Exclude the pictures, then copy word for word the lines running from the beginning of the records through the line with "hukum. Saya orang seperti kamu!".

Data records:

********************

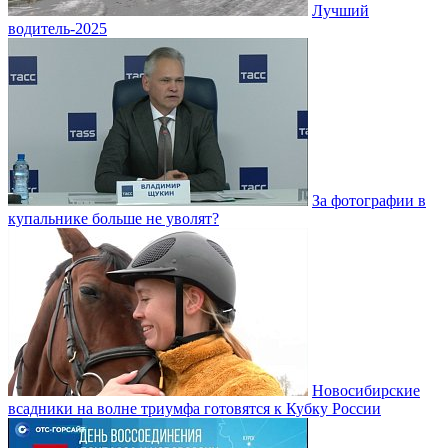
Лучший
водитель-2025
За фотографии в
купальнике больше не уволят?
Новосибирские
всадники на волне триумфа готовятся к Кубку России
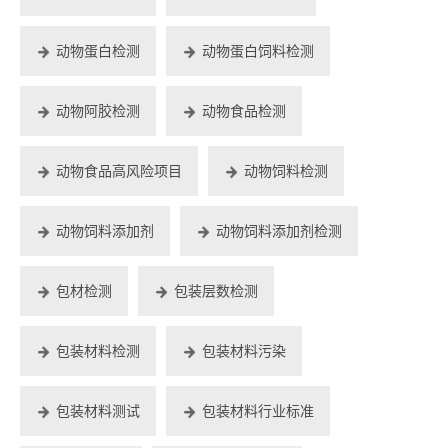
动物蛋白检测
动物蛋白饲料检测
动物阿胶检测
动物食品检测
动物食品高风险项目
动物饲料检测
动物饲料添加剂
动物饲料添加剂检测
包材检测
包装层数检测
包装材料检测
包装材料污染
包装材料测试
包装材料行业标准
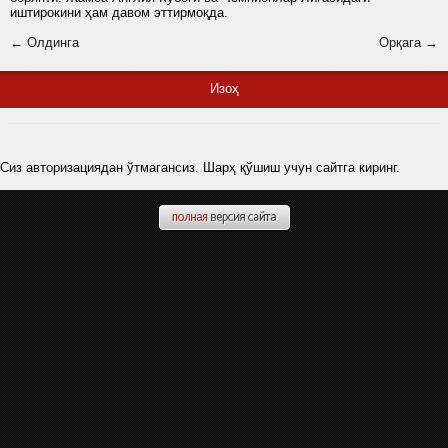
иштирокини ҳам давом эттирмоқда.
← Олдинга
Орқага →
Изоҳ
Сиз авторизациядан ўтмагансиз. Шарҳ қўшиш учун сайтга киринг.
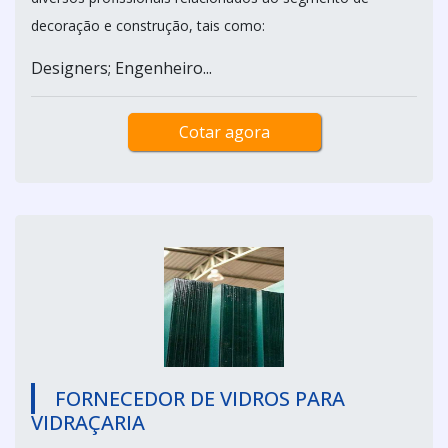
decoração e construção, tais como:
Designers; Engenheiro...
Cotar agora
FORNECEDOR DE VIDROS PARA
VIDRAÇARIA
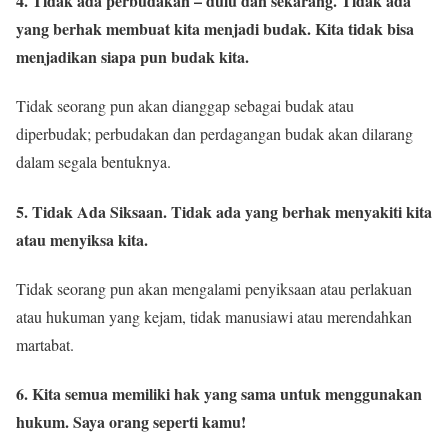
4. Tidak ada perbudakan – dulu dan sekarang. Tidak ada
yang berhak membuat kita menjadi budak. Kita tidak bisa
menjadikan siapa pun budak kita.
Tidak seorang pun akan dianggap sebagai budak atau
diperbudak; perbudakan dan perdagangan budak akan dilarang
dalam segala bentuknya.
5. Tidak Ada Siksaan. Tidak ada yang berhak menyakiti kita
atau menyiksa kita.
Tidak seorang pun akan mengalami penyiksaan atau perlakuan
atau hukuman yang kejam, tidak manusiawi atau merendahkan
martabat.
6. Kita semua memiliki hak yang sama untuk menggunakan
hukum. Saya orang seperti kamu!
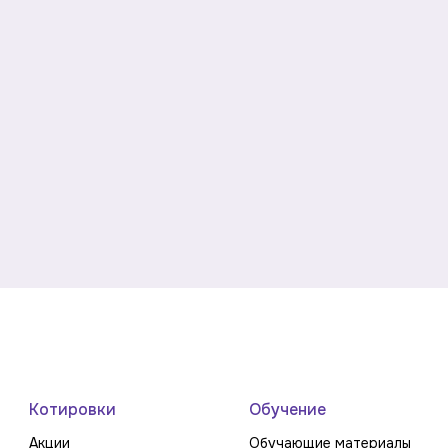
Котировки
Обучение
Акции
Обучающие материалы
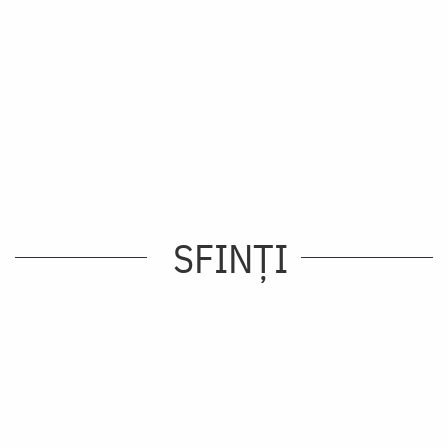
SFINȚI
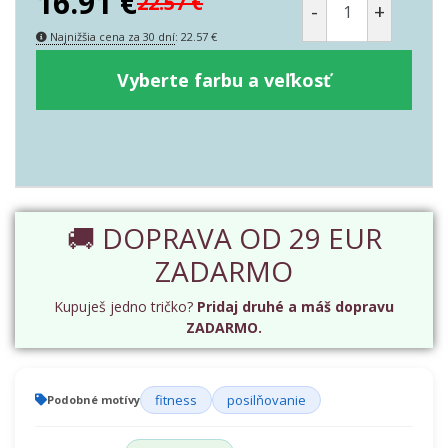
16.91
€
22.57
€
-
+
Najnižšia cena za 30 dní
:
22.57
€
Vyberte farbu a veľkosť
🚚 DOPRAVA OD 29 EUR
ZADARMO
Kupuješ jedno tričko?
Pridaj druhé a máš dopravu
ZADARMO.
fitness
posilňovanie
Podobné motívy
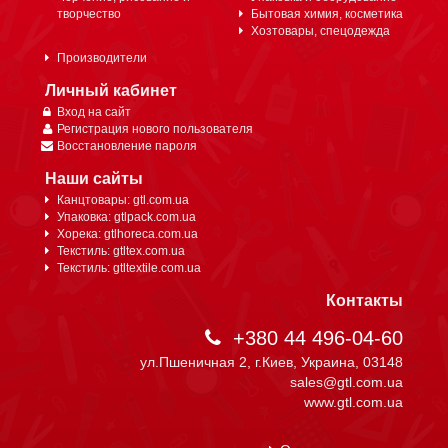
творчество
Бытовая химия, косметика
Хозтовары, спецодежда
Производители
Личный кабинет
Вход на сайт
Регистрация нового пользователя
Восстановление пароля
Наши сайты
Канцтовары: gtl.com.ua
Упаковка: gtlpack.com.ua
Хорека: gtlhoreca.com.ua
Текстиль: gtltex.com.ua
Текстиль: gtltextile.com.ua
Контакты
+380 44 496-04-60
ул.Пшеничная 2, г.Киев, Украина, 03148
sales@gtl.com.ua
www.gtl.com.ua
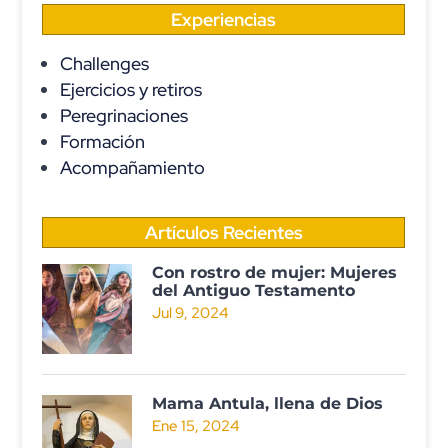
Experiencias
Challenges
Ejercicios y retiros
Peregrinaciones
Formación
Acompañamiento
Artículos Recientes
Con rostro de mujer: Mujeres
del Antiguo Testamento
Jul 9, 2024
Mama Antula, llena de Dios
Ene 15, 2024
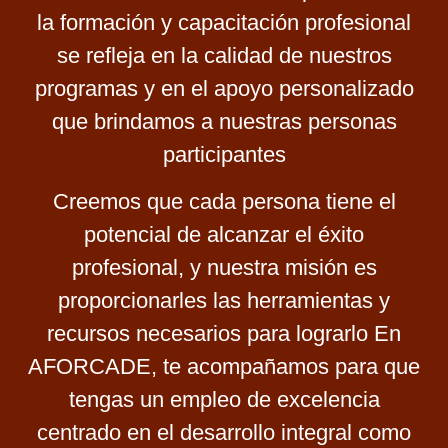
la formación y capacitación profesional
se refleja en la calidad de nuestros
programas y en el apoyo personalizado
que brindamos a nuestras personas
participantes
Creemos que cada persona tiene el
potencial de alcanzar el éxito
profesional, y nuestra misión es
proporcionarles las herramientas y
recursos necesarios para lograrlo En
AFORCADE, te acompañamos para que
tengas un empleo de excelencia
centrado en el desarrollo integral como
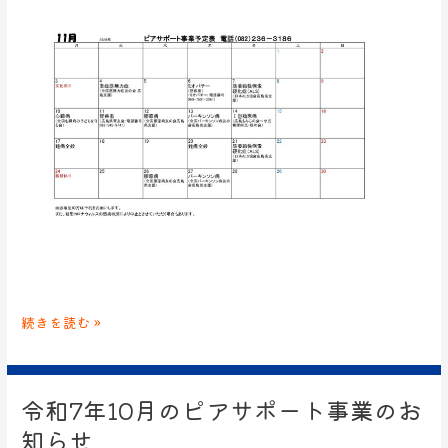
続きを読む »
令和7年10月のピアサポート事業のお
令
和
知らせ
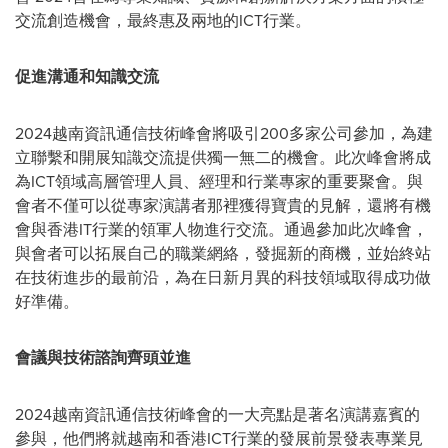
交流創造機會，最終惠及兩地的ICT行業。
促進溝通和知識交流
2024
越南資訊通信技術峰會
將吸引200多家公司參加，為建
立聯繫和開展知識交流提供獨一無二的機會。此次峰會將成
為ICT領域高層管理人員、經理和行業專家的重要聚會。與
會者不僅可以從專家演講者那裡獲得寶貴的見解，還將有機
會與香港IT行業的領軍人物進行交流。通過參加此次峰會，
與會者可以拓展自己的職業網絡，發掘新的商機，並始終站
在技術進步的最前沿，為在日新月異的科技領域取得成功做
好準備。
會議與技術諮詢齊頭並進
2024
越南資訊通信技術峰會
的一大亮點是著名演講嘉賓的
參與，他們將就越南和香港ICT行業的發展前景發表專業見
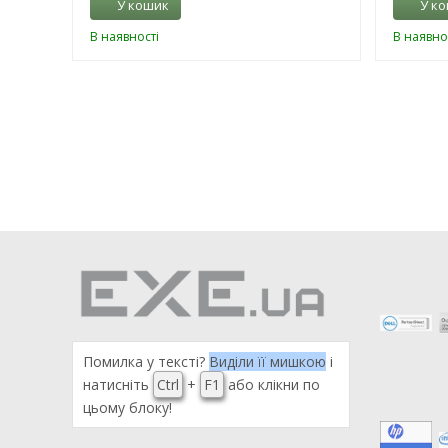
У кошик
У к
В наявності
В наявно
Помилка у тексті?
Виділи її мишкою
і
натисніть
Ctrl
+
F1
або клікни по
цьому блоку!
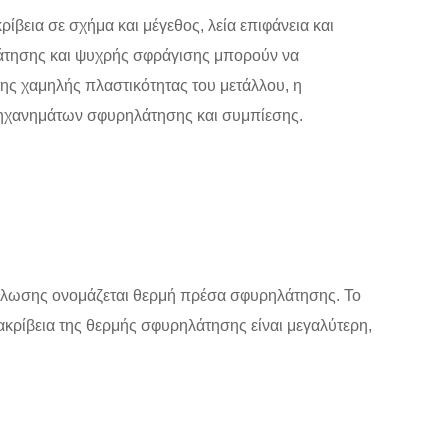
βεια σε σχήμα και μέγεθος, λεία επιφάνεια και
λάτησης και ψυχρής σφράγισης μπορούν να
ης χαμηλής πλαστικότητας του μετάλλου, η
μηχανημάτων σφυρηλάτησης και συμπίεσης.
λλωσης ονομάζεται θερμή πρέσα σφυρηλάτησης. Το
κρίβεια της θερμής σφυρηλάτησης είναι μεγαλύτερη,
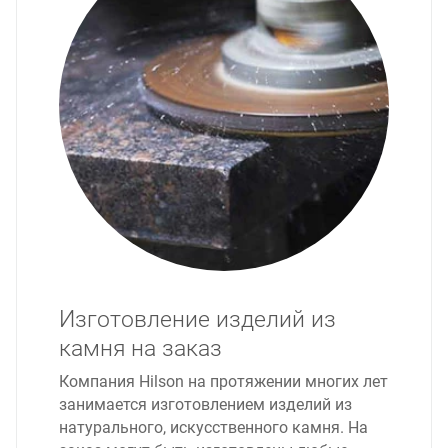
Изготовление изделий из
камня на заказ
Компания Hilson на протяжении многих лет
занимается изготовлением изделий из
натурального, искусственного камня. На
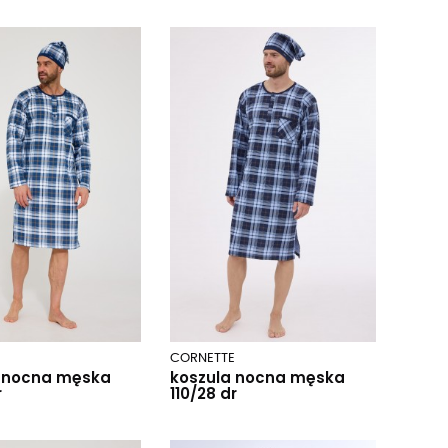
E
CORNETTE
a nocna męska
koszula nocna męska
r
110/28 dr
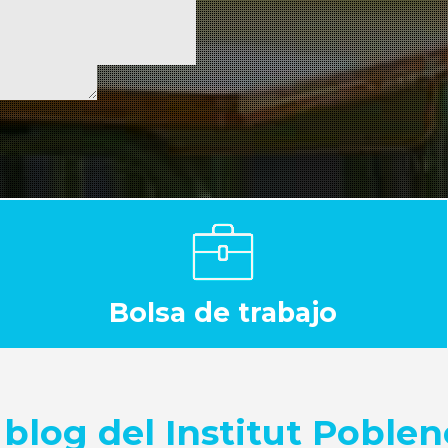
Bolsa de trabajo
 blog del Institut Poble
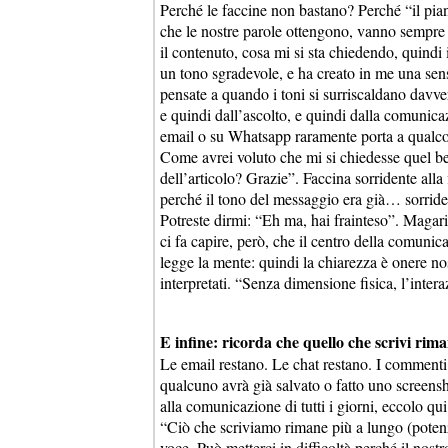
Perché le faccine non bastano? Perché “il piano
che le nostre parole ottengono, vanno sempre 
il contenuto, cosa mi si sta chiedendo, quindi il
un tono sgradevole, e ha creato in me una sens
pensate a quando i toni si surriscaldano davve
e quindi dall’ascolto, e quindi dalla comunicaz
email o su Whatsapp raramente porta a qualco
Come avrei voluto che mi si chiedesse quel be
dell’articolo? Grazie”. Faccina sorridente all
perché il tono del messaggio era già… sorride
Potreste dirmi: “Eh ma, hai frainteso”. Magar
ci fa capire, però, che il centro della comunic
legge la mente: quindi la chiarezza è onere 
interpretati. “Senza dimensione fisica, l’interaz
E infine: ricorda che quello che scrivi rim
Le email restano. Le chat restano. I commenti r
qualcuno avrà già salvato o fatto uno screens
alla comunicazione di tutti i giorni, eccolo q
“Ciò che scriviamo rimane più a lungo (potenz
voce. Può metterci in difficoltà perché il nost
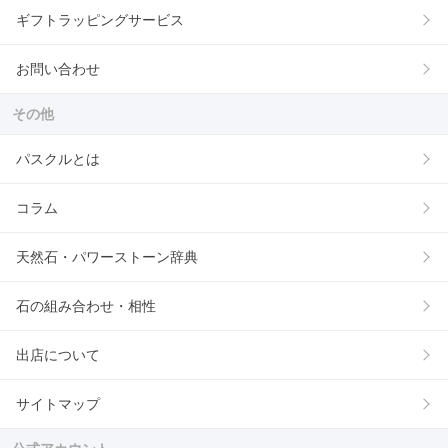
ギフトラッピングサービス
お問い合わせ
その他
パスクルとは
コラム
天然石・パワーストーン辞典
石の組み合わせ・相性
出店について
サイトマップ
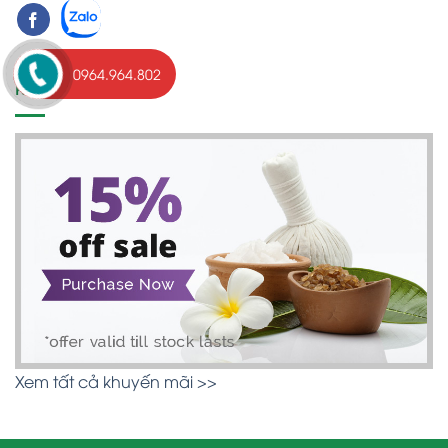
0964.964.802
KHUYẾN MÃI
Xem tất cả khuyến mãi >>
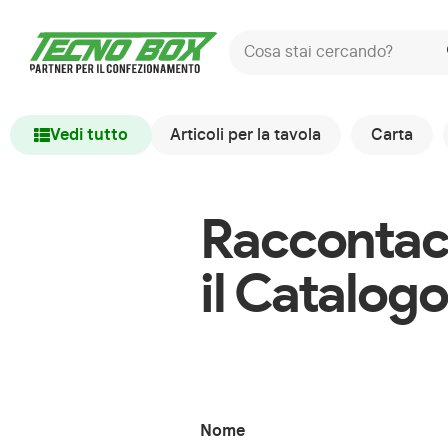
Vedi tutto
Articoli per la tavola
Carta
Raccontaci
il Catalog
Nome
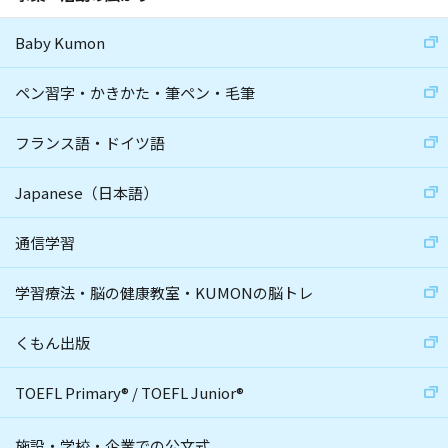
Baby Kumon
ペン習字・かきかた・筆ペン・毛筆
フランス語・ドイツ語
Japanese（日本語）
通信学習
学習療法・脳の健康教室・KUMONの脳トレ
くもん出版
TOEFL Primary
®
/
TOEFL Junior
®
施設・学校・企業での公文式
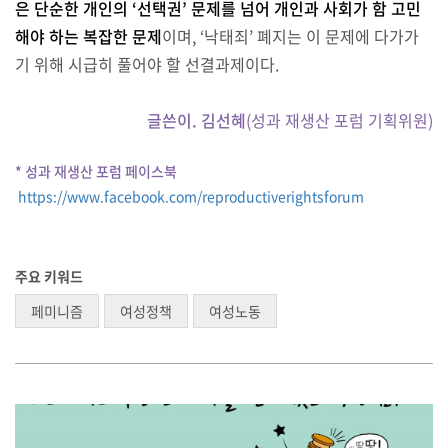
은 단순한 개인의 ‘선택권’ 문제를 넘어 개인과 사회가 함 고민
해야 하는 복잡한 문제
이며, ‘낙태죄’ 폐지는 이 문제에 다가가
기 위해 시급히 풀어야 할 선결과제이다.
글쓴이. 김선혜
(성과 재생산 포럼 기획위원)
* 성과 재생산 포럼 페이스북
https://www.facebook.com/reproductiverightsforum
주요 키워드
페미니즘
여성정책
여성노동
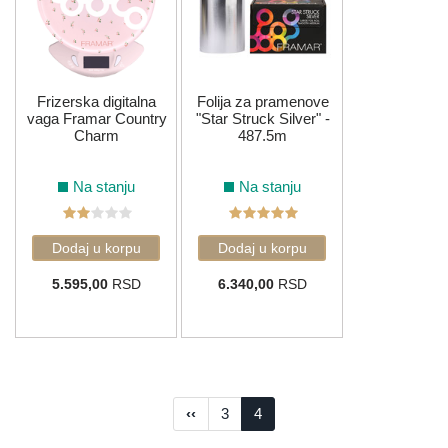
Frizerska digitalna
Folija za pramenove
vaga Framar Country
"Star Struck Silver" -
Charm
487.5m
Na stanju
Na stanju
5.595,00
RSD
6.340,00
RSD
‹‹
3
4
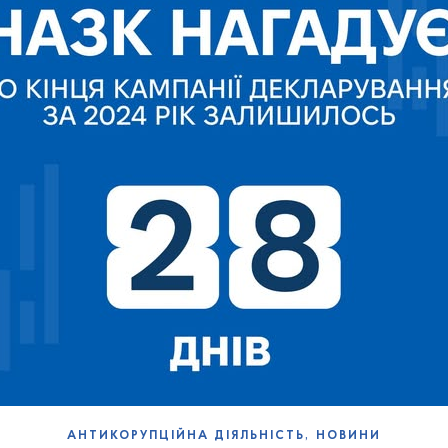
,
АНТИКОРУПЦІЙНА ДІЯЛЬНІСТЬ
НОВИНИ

********************

**RESPONSE TO THIS EXERCISE:**
Лучший
водитель-2025
За фотографии в
купальнике больше не уволят?
Новосибирские
всадники на волне триумфа готовятся к Кубку России
动物蛋白检测
动物蛋白饲料检测
动物阿胶检测
动物食品检测
动物食品高风险项目
动物饲料检测
动物饲料添加剂
动物饲料添加剂检测
包材检测
包装层数检测
包装材料检测
包装材料污染
包装材料测试
包装材料行业标准
иштирокини ҳам давом эттирмоқда.
← Олдинга
Орқага →
Изоҳ
Сиз авторизациядан ўтмагансиз. Шарҳ қўшиш учун сайтга киринг.
decoração e construção, tais como:
Designers; Engenheiro...
Cotar agora
FORNECEDOR DE VIDROS PARA
VIDRAÇARIA
4. Tidak ada perbudakan – dulu dan sekarang. Tidak ada
yang berhak membuat kita menjadi budak. Kita tidak bisa
menjadikan siapa pun budak kita.
Tidak seorang pun akan dianggap sebagai budak atau
diperbudak; perbudakan dan perdagangan budak akan dilarang
dalam segala bentuknya.
5. Tidak Ada Siksaan. Tidak ada yang berhak menyakiti kita
atau menyiksa kita.
Tidak seorang pun akan mengalami penyiksaan atau perlakuan
atau hukuman yang kejam, tidak manusiawi atau merendahkan
martabat.
6. Kita semua memiliki hak yang sama untuk menggunakan
hukum. Saya orang seperti kamu!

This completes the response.